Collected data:
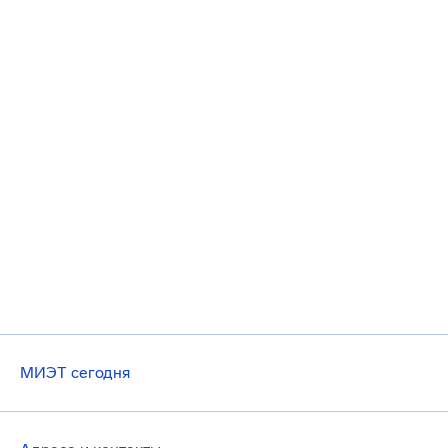
МИЭТ сегодня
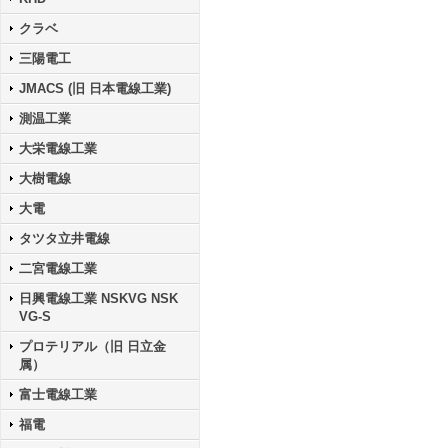
クラベ
三陽電工
JMACS (旧 日本電線工業)
測温工業
大栄電線工業
大樹電線
大電
タツタ立井電線
二宮電線工業
日興電線工業 NSKVG NSK
VG-S
プロテリアル（旧 日立金
属）
富士電線工業
福電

▶ _Exercise description_:
Every entry must be transcribed exactly. Pictures do not belong in the copy.

▶ _Finished exercise_:
МИЭТ сегодня
クラベ
三陽電工
JMACS (旧 日本電線工業)
測温工業
大栄電線工業
大樹電線
大電
タツタ立井電線
二宮電線工業
日興電線工業 NSKVG NSK
VG-S
プロテリアル（旧 日立金
属）
富士電線工業
福電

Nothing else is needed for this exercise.